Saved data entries
§ §
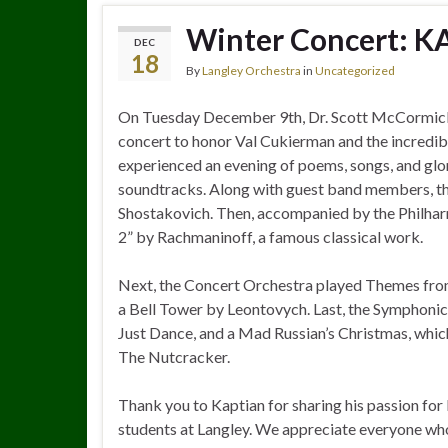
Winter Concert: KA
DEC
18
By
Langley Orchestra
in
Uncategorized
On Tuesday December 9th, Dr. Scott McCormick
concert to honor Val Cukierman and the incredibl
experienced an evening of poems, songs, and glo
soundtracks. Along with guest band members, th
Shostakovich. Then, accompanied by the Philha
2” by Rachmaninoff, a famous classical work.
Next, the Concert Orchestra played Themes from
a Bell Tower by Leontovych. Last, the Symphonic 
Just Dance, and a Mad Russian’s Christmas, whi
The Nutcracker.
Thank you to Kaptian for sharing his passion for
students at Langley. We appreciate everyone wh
§ §
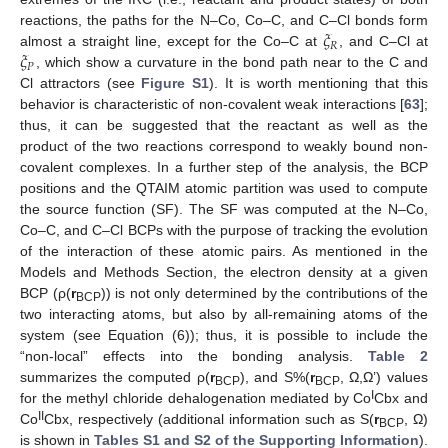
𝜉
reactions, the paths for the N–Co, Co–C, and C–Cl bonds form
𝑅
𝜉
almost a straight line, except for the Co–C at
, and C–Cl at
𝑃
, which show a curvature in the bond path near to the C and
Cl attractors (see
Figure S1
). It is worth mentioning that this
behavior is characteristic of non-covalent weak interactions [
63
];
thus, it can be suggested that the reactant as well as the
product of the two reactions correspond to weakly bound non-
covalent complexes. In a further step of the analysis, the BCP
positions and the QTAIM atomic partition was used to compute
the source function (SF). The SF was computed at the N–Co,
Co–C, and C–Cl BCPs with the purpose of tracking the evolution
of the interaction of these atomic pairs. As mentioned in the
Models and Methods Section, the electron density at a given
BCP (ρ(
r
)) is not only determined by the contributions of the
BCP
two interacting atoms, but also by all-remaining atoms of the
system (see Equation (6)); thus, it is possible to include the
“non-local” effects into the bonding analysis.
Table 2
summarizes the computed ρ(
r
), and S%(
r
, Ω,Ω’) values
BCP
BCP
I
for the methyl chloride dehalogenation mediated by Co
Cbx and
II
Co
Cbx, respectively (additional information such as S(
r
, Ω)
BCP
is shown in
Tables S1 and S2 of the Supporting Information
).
§ §
In your answer, include only the lines above starting at the line that holds "Thank you to" and ending at the line that holds "students at Langley.", copied exactly.

Thank you to Kaptian for sharing his passion for
students at Langley. We appreciate everyone wh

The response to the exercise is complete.